- _Try it_
Repeat every record exactly as given.

Page-level text extractions:
/---

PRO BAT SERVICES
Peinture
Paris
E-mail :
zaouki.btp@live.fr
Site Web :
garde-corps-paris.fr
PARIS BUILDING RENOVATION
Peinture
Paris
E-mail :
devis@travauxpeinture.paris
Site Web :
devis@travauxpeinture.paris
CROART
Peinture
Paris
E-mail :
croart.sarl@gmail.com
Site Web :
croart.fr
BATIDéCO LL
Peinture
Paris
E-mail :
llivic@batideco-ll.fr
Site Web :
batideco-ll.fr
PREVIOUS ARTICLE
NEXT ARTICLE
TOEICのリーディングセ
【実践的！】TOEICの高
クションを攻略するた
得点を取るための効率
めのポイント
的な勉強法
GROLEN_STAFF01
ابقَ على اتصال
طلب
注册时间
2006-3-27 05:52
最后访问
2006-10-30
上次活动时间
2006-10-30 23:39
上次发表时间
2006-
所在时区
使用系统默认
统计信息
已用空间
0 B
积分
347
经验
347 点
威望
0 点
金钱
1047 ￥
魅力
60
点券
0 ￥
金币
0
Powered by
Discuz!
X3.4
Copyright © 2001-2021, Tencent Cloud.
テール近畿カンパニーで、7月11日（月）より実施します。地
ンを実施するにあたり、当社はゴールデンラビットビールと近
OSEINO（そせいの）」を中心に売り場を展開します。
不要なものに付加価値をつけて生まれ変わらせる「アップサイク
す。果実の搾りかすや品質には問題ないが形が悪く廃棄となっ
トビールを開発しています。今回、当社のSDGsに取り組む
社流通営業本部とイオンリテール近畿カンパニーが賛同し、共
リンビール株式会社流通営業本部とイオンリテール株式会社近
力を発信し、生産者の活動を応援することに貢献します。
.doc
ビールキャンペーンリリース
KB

\---

- _Response area_
PRO BAT SERVICES
Peinture
Paris
E-mail :
zaouki.btp@live.fr
Site Web :
garde-corps-paris.fr
PARIS BUILDING RENOVATION
Peinture
Paris
E-mail :
devis@travauxpeinture.paris
Site Web :
devis@travauxpeinture.paris
CROART
Peinture
Paris
E-mail :
croart.sarl@gmail.com
Site Web :
croart.fr
BATIDéCO LL
Peinture
Paris
E-mail :
llivic@batideco-ll.fr
Site Web :
batideco-ll.fr
PREVIOUS ARTICLE
NEXT ARTICLE
TOEICのリーディングセ
【実践的！】TOEICの高
クションを攻略するた
得点を取るための効率
めのポイント
的な勉強法
GROLEN_STAFF01
ابقَ على اتصال
طلب
注册时间
2006-3-27 05:52
最后访问
2006-10-30
上次活动时间
2006-10-30 23:39
上次发表时间
2006-
所在时区
使用系统默认
统计信息
已用空间
0 B
积分
347
经验
347 点
威望
0 点
金钱
1047 ￥
魅力
60
点券
0 ￥
金币
0
Powered by
Discuz!
X3.4
Copyright © 2001-2021, Tencent Cloud.
テール近畿カンパニーで、7月11日（月）より実施します。地
ンを実施するにあたり、当社はゴールデンラビットビールと近
OSEINO（そせいの）」を中心に売り場を展開します。
不要なものに付加価値をつけて生まれ変わらせる「アップサイク
す。果実の搾りかすや品質には問題ないが形が悪く廃棄となっ
トビールを開発しています。今回、当社のSDGsに取り組む
社流通営業本部とイオンリテール近畿カンパニーが賛同し、共
リンビール株式会社流通営業本部とイオンリテール株式会社近
力を発信し、生産者の活動を応援することに貢献します。
.doc
ビールキャンペーンリリース
KB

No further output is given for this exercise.